Whilst more businesses are reported as being prepared for a no-deal Brexit, up from 20% to 40%, Bank of England governor, Mark Carney noted last week that around 150,000 still did not have the paperwork required to continue exporting after a no-deal Brexit. Not very encouraging for the West Midlands with 15% of our economy powered by manufacturing.
At the latest meeting with West Midlands MPs held by the Greater Birmingham Chamber, June 21st, and hosted by Paul Thandi, CEO, the NEC Group, Dame Caroline Spelman MP (Conservative, Meriden) shared his frustrations. She said there was a strong spirit in favour of cross party cooperation. She had worked with MP Jack Dromey (Labour, Birmingham Erdington), to push through a non-binding cross party amendment rejecting a no-deal at any time under any circumstances.
This was later moved by Yvette Cooper MP (Labour, Normanton, Pontefract and Castleford) after Dame Caroline felt obliged to withdraw when it became clear the government would be whipping against it, with this non-binding amendment passed by a narrow majority in the Commons. However Dame Caroline observed with regret that there was no longer any mechanism to prevent a no-deal Brexit which would, she stated, lead to the fastest process of de-industrialisation ever witnessed.
Her hope was that in September, when MPs would be given a final chance to vote for the Withdrawal Agreement, they would not be whipped providing Labour MPs with the chance to vote freely.
Andrew Mitchell MP (Conservative, Sutton Coldfield) noted that the ‘genuine differences of opinion between MPs’ made it very hard to gain cross party consensus. The parliamentary stalemate persisted. He outlined how he had, for example, voted for the first Oliver Letwin amendment enabling a series of eight indicative votes on what sort of Brexit, but he had voted against taking no-deal off the table as this remained a powerful negotiating card.
Stating there was ‘no such thing as no-deal’, rather a managed exit, he added that we were ‘under-gunned’ on the Midlands Engine, leaving us poorly positioned vis-à-vis the Northern Powerhouse and Manchester, cited, too often it was agreed by all present as being Britain’s ‘second city’.

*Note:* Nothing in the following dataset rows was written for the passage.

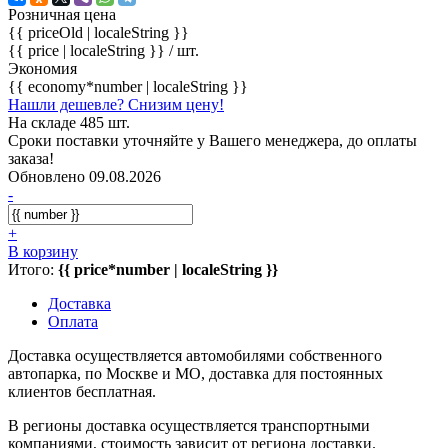
Розничная цена
{{ priceOld | localeString }}
{{ price | localeString }}
/ шт.
Экономия
{{ economy*number | localeString }}
Нашли дешевле? Снизим цену!
На складе 485 шт.
Сроки поставки уточняйте у Вашего менеджера, до оплаты
заказа!
Обновлено 09.08.2026
-
+
В корзину
Итого:
{{ price*number | localeString }}
Доставка
Оплата
Доставка осуществляется автомобилями собственного
автопарка, по Москве и МО, доставка для постоянных
клиентов бесплатная.
В регионы доставка осуществляется транспортными
компаниями, стоимость зависит от региона доставки.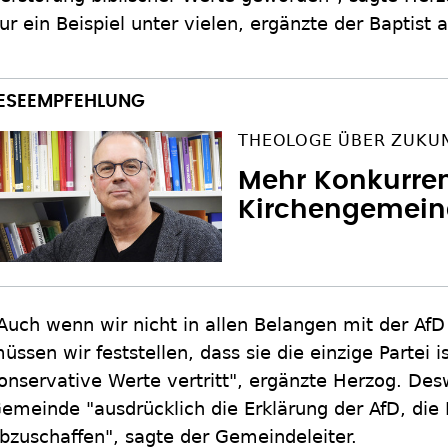
ur ein Beispiel unter vielen, ergänzte der Baptist 
THEOLOGE ÜBER ZUKUN
Mehr Konkurre
Kirchengemei
Auch wenn wir nicht in allen Belangen mit der Af
üssen wir feststellen, dass sie die einzige Partei 
onservative Werte vertritt", ergänzte Herzog. De
emeinde "ausdrücklich die Erklärung der AfD, die P
bzuschaffen", sagte der Gemeindeleiter.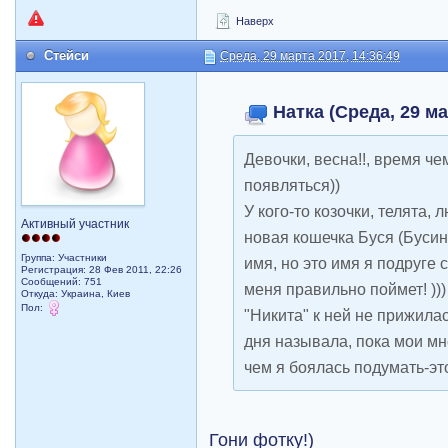
Наверх
Стейси
Среда, 29 марта 2017, 14:36:49
Натка (Среда, 29 ма
Девочки, весна!!, время че
появляться))
У кого-то козочки, телята, 
Активный участник
новая кошечка Буся (Бусин
Группа: Участники
имя, но это имя я подруге 
Регистрация: 28 Фев 2011, 22:26
Сообщений: 751
меня правильно поймет! )))
Откуда: Украина, Киев
Пол:
"Никита" к ней не прижилас
дня называла, пока мои мне
чем я боялась подумать-это
Гони фотку!)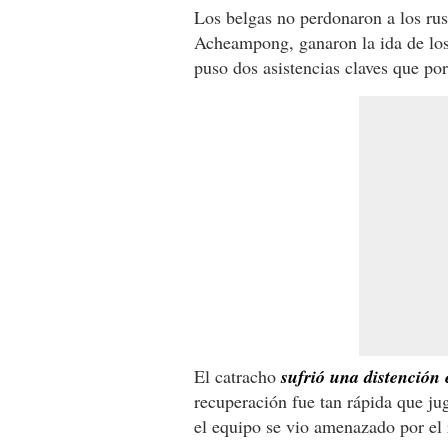
Los belgas no perdonaron a los rus
Acheampong, ganaron la ida de los
puso dos asistencias claves que po
El catracho
sufrió una distención 
recuperación fue tan rápida que ju
el equipo se vio amenazado por el 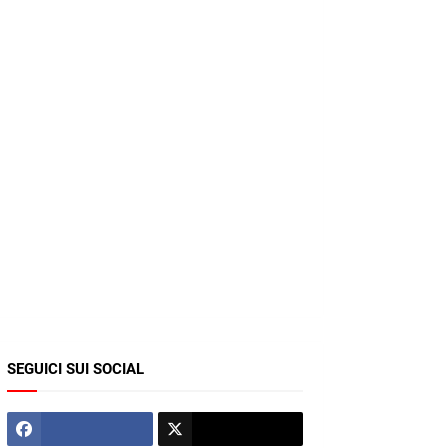
SEGUICI SUI SOCIAL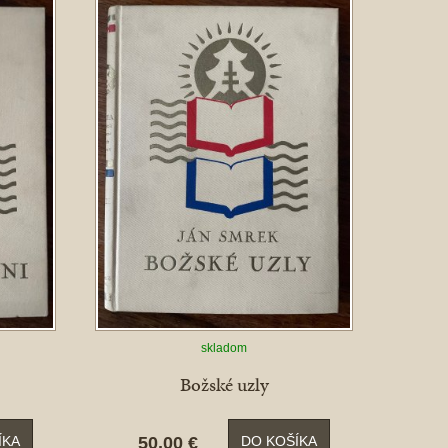
skladom
Božské uzly
50,00 €
ÍKA
DO KOŠÍKA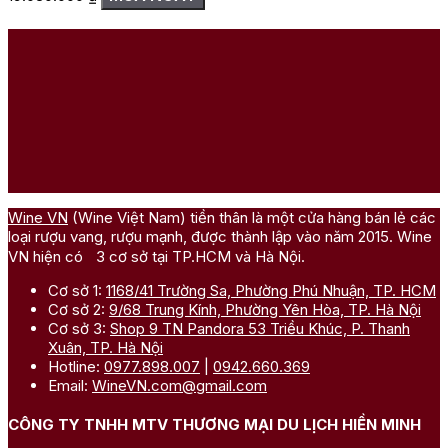
Wine VN
(Wine Việt Nam) tiền thân là một cửa hàng bán lẻ các
loại rượu vang, rượu mạnh, được thành lập vào năm 2015. Wine
VN hiện có 3 cơ sở tại TP.HCM và Hà Nội.
Cơ sở 1:
1168/41 Trường Sa, Phường Phú Nhuận, TP. HCM
Cơ sở 2:
9/68 Trung Kính, Phường Yên Hòa, TP. Hà Nội
Cơ sở 3:
Shop 9 TN Pandora 53 Triều Khúc, P. Thanh
Xuân, TP. Hà Nội
Hotline:
0977.898.007
|
0942.660.369
Email:
WineVN.com@gmail.com
CÔNG TY TNHH MTV THƯƠNG MẠI DU LỊCH HIỀN MINH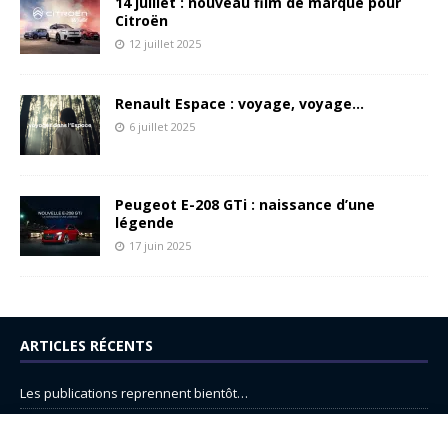
14 juillet : nouveau film de marque pour
Citroën
12 juillet 2025
Renault Espace : voyage, voyage…
6 juillet 2025
Peugeot E-208 GTi : naissance d’une
légende
17 juin 2025
ARTICLES RÉCENTS
Les publications reprennent bientôt…
DS N°8 : Oui, les français vont parfois trop loin.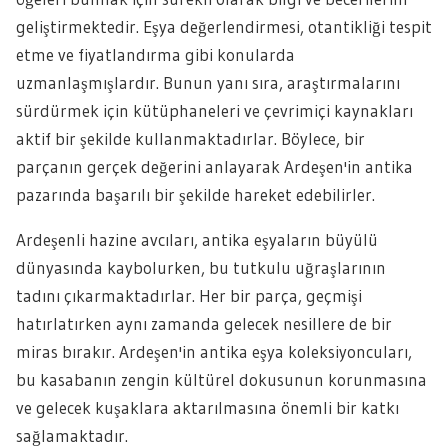
geliştirmektedir. Eşya değerlendirmesi, otantikliği tespit
etme ve fiyatlandırma gibi konularda
uzmanlaşmışlardır. Bunun yanı sıra, araştırmalarını
sürdürmek için kütüphaneleri ve çevrimiçi kaynakları
aktif bir şekilde kullanmaktadırlar. Böylece, bir
parçanın gerçek değerini anlayarak Ardeşen'in antika
pazarında başarılı bir şekilde hareket edebilirler.
Ardeşenli hazine avcıları, antika eşyaların büyülü
dünyasında kaybolurken, bu tutkulu uğraşlarının
tadını çıkarmaktadırlar. Her bir parça, geçmişi
hatırlatırken aynı zamanda gelecek nesillere de bir
miras bırakır. Ardeşen'in antika eşya koleksiyoncuları,
bu kasabanın zengin kültürel dokusunun korunmasına
ve gelecek kuşaklara aktarılmasına önemli bir katkı
sağlamaktadır.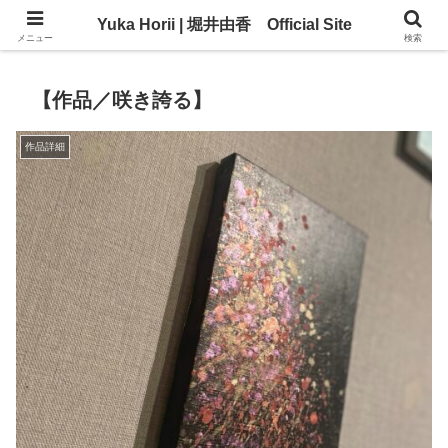
Yuka Horii | 堀井由香 Official Site
Yuka Horii | 堀井由香 Official Site
メニュー
検索
【作品／咲き誇る】
作品詳細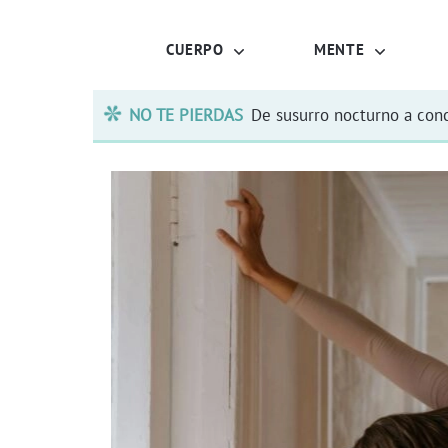
CUERPO
MENTE
NO TE PIERDAS
De susurro nocturno a conc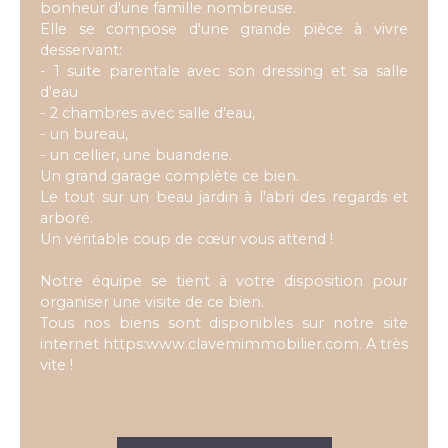
bonheur d'une famille nombreuse.
Elle se compose d'une grande pièce à vivre
desservant:
- 1 suite parentale avec son dressing et sa salle
d'eau
- 2 chambres avec salle d'eau,
- un bureau,
- un cellier, une buanderie.
Un grand garage complète ce bien.
Le tout sur un beau jardin à l'abri des regards et
arboré.
Un véritable coup de cœur vous attend !
Notre équipe se tient à votre disposition pour
organiser une visite de ce bien.
Tous nos biens sont disponibles sur notre site
internet https:www.clavemimmobilier.com. A très
vite !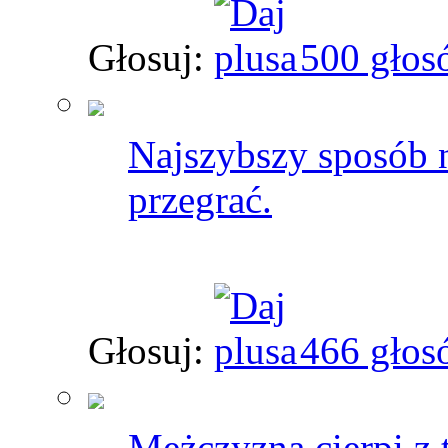
Głosuj:
500 głos
Najszybszy sposób n
przegrać.
Głosuj:
466 głos
Mężczyzna cierpi z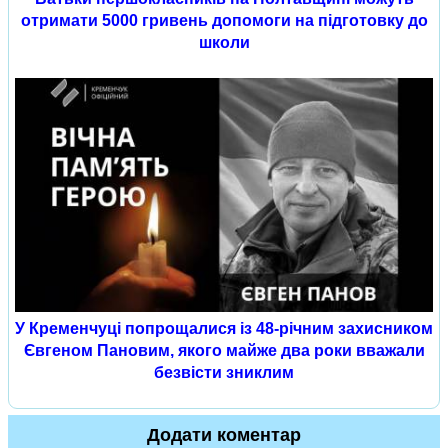
отримати 5000 гривень допомоги на підготовку до
школи
У Кременчуці попрощалися із 48-річним захисником
Євгеном Пановим, якого майже два роки вважали
безвісти зниклим
Додати коментар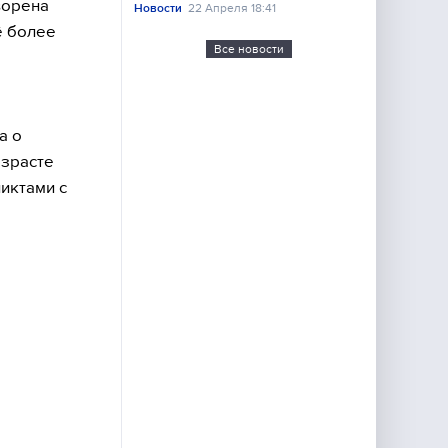
ворена
Новости
22 Апреля 18:41
ё более
Все новости
а о
озрасте
иктами с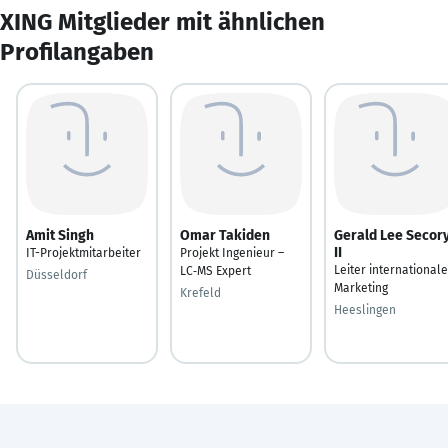
XING Mitglieder mit ähnlichen
Profilangaben
Amit Singh
Omar Takiden
Gerald Lee Secor
II
IT-Projektmitarbeiter
Projekt Ingenieur –
Leiter international
LC‑MS Expert
Düsseldorf
Marketing
Krefeld
Heeslingen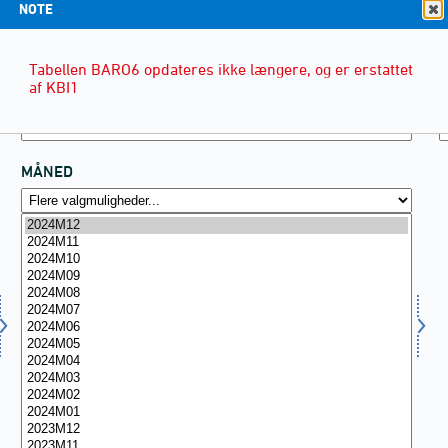
NOTE
Tabellen BARO6 opdateres ikke længere, og er erstattet
af KBI1
MÅNED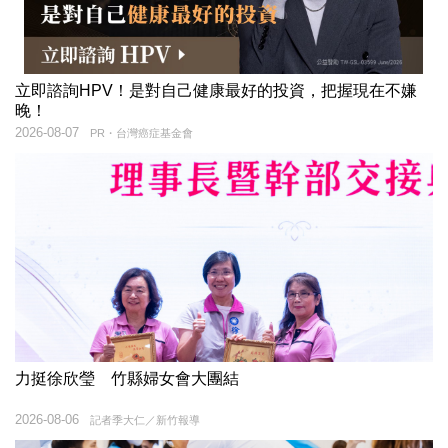
立即諮詢HPV！是對自己健康最好的投資，把握現在不嫌
晚！
2026-08-07
PR・台灣癌症基金會
力挺徐欣瑩 竹縣婦女會大團結
2026-08-06
記者季大仁／新竹報導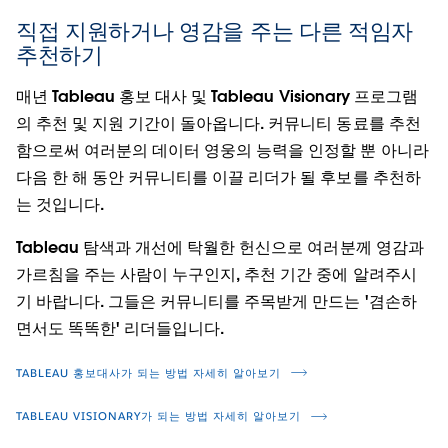
직접 지원하거나 영감을 주는 다른 적임자
추천하기
매년 Tableau 홍보 대사 및 Tableau Visionary 프로그램
의 추천 및 지원 기간이 돌아옵니다. 커뮤니티 동료를 추천
함으로써 여러분의 데이터 영웅의 능력을 인정할 뿐 아니라
다음 한 해 동안 커뮤니티를 이끌 리더가 될 후보를 추천하
는 것입니다.
Tableau 탐색과 개선에 탁월한 헌신으로 여러분께 영감과
가르침을 주는 사람이 누구인지, 추천 기간 중에 알려주시
기 바랍니다. 그들은 커뮤니티를 주목받게 만드는 '겸손하
면서도 똑똑한' 리더들입니다.
TABLEAU 홍보대사가 되는 방법 자세히 알아보기
TABLEAU VISIONARY가 되는 방법 자세히 알아보기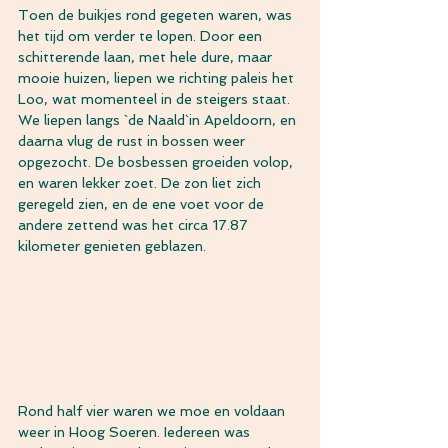
Toen de buikjes rond gegeten waren, was 
het tijd om verder te lopen. Door een 
schitterende laan, met hele dure, maar 
mooie huizen, liepen we richting paleis het 
Loo, wat momenteel in de steigers staat. 
We liepen langs `de Naald`in Apeldoorn, en 
daarna vlug de rust in bossen weer 
opgezocht. De bosbessen groeiden volop, 
en waren lekker zoet. De zon liet zich 
geregeld zien, en de ene voet voor de 
andere zettend was het circa 17.87 
kilometer genieten geblazen.
Rond half vier waren we moe en voldaan 
weer in Hoog Soeren. Iedereen was 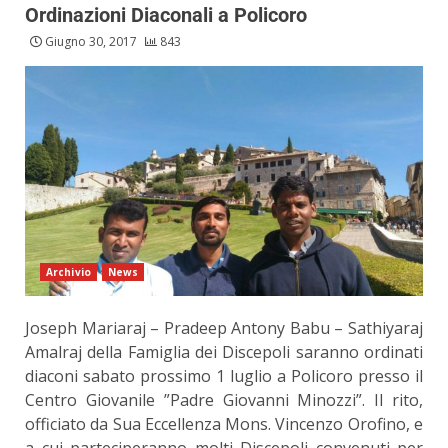
Ordinazioni Diaconali a Policoro
Giugno 30, 2017
843
Archivio
News
Joseph Mariaraj – Pradeep Antony Babu – Sathiyaraj
Amalraj della Famiglia dei Discepoli saranno ordinati
diaconi sabato prossimo 1 luglio a Policoro presso il
Centro Giovanile ”Padre Giovanni Minozzi”. Il rito,
officiato da Sua Eccellenza Mons. Vincenzo Orofino, e
a cui parteciperanno molti Discepoli convenuti per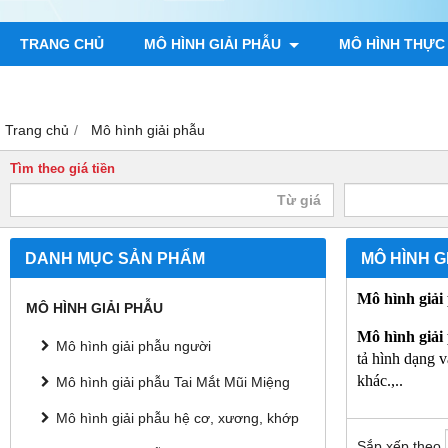
TRANG CHỦ
MÔ HÌNH GIẢI PHẪU
MÔ HÌNH THỰC
TRANH GIẢI PHẪU NGƯỜI
TRANH CHÂM CỨU
MÔ H
Trang chủ
Mô hình giải phẫu
Tìm theo giá tiền
DANH MỤC SẢN PHẨM
MÔ HÌNH G
Mô hình giải
MÔ HÌNH GIẢI PHẪU
Mô hình giải
Mô hình giải phẫu người
tả hình dạng 
khác.,..
Mô hình giải phẫu Tai Mắt Mũi Miệng
Mô hình giải phẫu hệ cơ, xương, khớp
Sắp xếp theo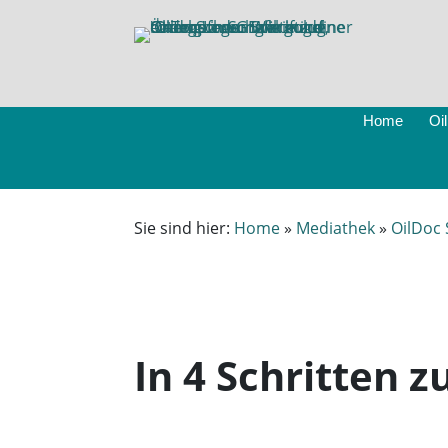
Home
Oi
Sie sind hier:
Home
»
Mediathek
»
OilDoc
In 4 Schritten 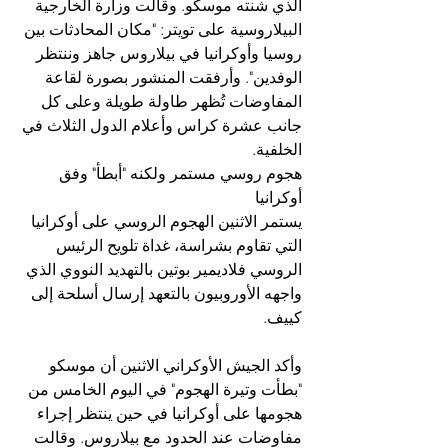
الذي شنته موسكو. وقالت وزارة الخارجية 
البيلاروسية على تويتر: "مكان المحادثات بين 
روسيا وأوكرانيا في بيلاروس جاهز وننتظر 
الوفدين". وأرفقت المنشور بصورة لقاعة 
المفاوضات تُظهر طاولة طويلة وعلى كل 
جانب عشرة كراس وأعلام الدول الثلاث في 
الخلفية.
هجوم روسي مستمر ولكنه "أبطأ" وفق 
أوكرانيا
يستمر الاثنين الهجوم الروسي على أوكرانيا 
التي تقاوم بشراسة، غداة تلويح الرئيس 
الروسي فلاديمير بوتين بالتهديد النووي الذي 
واجهه الأوروبيون بالتعهد إرسال أسلحة إلى 
كييف.
وأكد الجيش الأوكراني الاثنين أن موسكو 
"بطأت وتيرة الهجوم" في اليوم الخامس من 
هجومها على أوكرانيا في حين ينتظر إجراء 
مفاوضات عند الحدود مع بيلاروس. وقالت 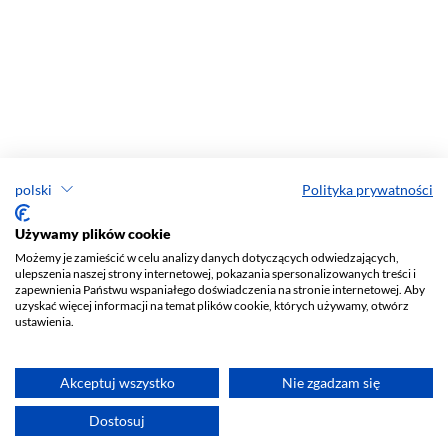
polski
Polityka prywatności
Używamy plików cookie
Możemy je zamieścić w celu analizy danych dotyczących odwiedzających,
ulepszenia naszej strony internetowej, pokazania spersonalizowanych treści i
zapewnienia Państwu wspaniałego doświadczenia na stronie internetowej. Aby
uzyskać więcej informacji na temat plików cookie, których używamy, otwórz
ustawienia.
Akceptuj wszystko
Nie zgadzam się
Dostosuj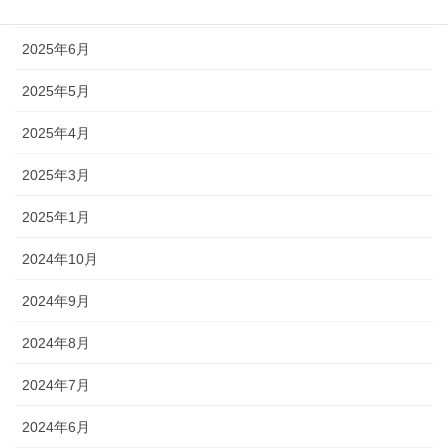
2025年7月
2025年6月
2025年5月
2025年4月
2025年3月
2025年1月
2024年10月
2024年9月
2024年8月
2024年7月
2024年6月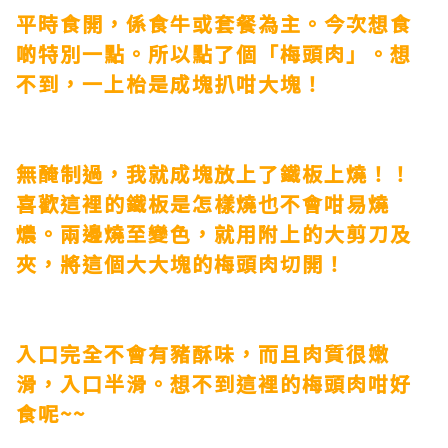
平時食開，係食牛或套餐為主。今次想食
啲特別一點。所以點了個「梅頭肉」。想
不到，一上枱是成塊扒咁大塊！
無醃制過，我就成塊放上了鐵板上燒！！
喜歡這裡的鐵板是怎樣燒也不會咁易燒
燶。兩邊燒至變色，就用附上的大剪刀及
夾，將這個大大塊的梅頭肉切開！
入口完全不會有豬酥味，而且肉質很嫩
滑，入口半滑。想不到這裡的梅頭肉咁好
食呢~~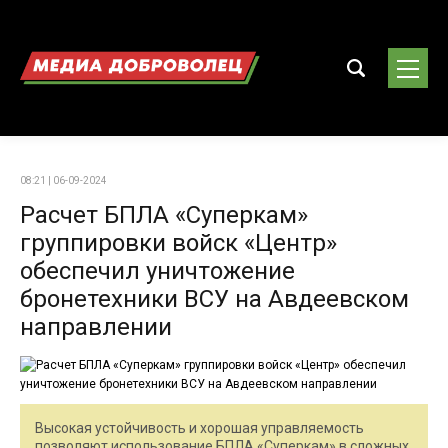
08:21 | 06-09-2024
Расчет БПЛА «Суперкам»
группировки войск «Центр»
обеспечил уничтожение
бронетехники ВСУ на Авдеевском
направлении
Высокая устойчивость и хорошая управляемость
позволяют использование БПЛА «Суперкам» в сложных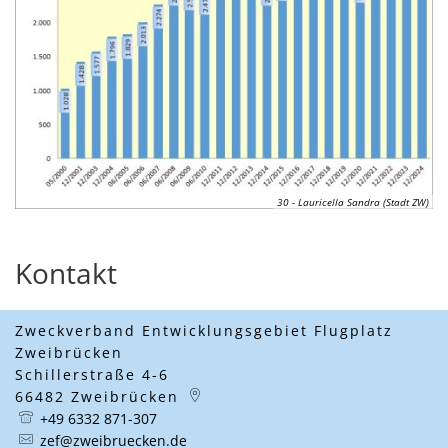
30 - Lauricella Sandra (Stadt ZW)
Kontakt
Zweckverband Entwicklungsgebiet Flugplatz
Zweibrücken
Schillerstraße 4-6
66482
Zweibrücken
+49 6332 871-307
zef@zweibruecken.de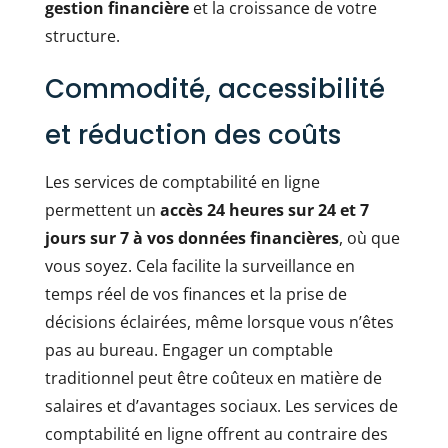
gestion financière
et la croissance de votre
structure.
Commodité, accessibilité
et réduction des coûts
Les services de comptabilité en ligne
permettent un
accès 24 heures sur 24 et 7
jours sur 7 à vos données financières
, où que
vous soyez. Cela facilite la surveillance en
temps réel de vos finances et la prise de
décisions éclairées, même lorsque vous n’êtes
pas au bureau. Engager un comptable
traditionnel peut être coûteux en matière de
salaires et d’avantages sociaux. Les services de
comptabilité en ligne offrent au contraire des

The meeting provided a good opportunity to ask Mr Mitchell in my capacity as Economic Development Portfolio Holder Malvern Hills District Council, about our 5G testbeds in Worcestershire. My query focussed specifically on government advice to cease drawing on Huawei technology as a 5G testbed project partner.
This followed President Trump’s recent comments regarding possible US withdrawal of future intelligence sharing with the UK. It was hard not to wonder if we were ‘taking back control from the EU only to hand it over to the US’. Mr Mitchell stated that through his privileged intelligence access he personally felt clear that Huawei did not pose a security risk….An encouraging answer if followed through with action to lift the suspension. Especially so in the case of those based at the Malvern Hills Science Park trialling the UK’s first advanced manufacturing 5G test bed, a £4.8m Midlands Engine funded project secured by the Worcestershire LEP.
Bringing together leading 5G and Industry 4.0 experts, the project team includes Huawei who have apparently provided up to 2000 5G nodes for this project, along with Malvern Hills Science Park, O2, BT, Worcestershire County Council, 5GIC at University of Surrey and AWTG. Given the Huawei technology suspension, it has been proving harder to capitalise on the project’s first-mover advantage.
The nearest suppliers with any equivalence to Huawei – Ericsson and Samsung – are reported to be technologically 6 months behind and in the case of the former much of their production is currently based on the Chinese mainland – although they are talking about moving to the US given the massive market potential and the anticipated impact of the trade wars.
Worcestershire trials have been focusing on how to improve industrial productivity drawing on the enhanced data capacity provided through 5G with speeds of up to 100 gigabits per second or up to 100 times faster download speeds than 4G with the trials providing evidence of an early +2% productivity uplift.
Drawing on this enhanced 5G capacity – speedier, less signal delay and more simultaneous connections to multiple devices – international businesses based in Worcestershire – Worcester Bosch and Mazak – have been trialling these capabilities since March 2018 to provide preventative and assisted maintenance across their advanced manufacturing plants using robotics, big data analytics, artificial intelligence and augmented reality.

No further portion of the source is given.